> _What this task involves_: Below are the entries; state how many of their lines contain the string "ישיבת", and nothing more.

"""

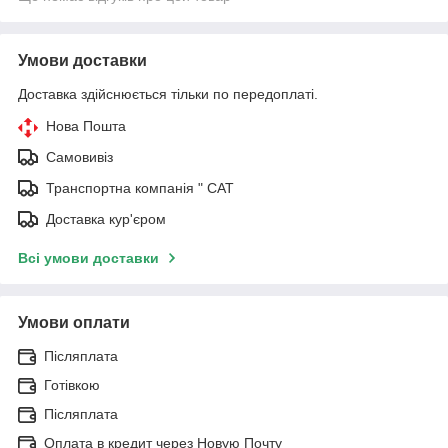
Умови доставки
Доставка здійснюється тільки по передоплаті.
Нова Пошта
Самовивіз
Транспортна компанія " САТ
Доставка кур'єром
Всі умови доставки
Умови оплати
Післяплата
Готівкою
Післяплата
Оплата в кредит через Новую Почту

"""
"""

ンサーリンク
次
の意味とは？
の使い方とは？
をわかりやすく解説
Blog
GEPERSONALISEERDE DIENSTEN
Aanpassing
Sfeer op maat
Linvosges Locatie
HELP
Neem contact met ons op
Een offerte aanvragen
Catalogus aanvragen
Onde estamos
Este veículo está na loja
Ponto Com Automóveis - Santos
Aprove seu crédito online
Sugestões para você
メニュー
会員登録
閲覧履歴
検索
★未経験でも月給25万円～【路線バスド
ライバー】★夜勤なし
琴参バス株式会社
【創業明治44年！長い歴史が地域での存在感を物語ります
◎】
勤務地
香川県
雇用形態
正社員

"""
"""

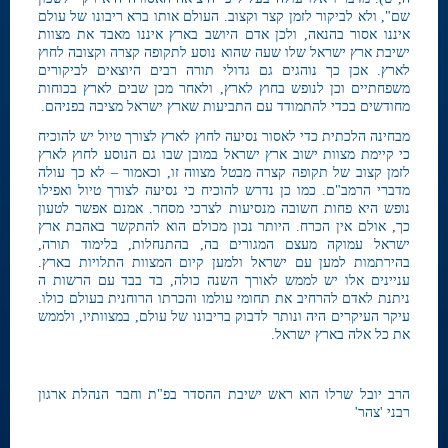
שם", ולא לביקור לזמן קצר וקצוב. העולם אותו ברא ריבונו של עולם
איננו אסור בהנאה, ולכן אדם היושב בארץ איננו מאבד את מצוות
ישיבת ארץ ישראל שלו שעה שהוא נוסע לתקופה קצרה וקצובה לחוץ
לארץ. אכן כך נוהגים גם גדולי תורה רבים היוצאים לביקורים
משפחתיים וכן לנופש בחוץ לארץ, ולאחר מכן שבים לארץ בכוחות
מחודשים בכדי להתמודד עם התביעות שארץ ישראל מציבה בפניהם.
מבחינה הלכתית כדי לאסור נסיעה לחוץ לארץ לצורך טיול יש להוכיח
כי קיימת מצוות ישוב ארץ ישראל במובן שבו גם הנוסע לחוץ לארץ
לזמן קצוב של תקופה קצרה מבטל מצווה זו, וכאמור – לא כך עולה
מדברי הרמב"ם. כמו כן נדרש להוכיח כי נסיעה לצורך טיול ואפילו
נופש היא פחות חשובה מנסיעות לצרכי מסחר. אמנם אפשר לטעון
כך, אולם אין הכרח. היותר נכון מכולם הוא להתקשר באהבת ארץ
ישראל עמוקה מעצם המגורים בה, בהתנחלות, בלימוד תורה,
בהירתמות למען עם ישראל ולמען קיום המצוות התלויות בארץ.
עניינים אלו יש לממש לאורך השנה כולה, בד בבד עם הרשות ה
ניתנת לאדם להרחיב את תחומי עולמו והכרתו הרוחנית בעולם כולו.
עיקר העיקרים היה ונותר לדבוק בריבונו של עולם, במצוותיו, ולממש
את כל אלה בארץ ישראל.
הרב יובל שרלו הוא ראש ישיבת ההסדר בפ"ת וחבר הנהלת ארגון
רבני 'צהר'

"""

> _Written solution_: 2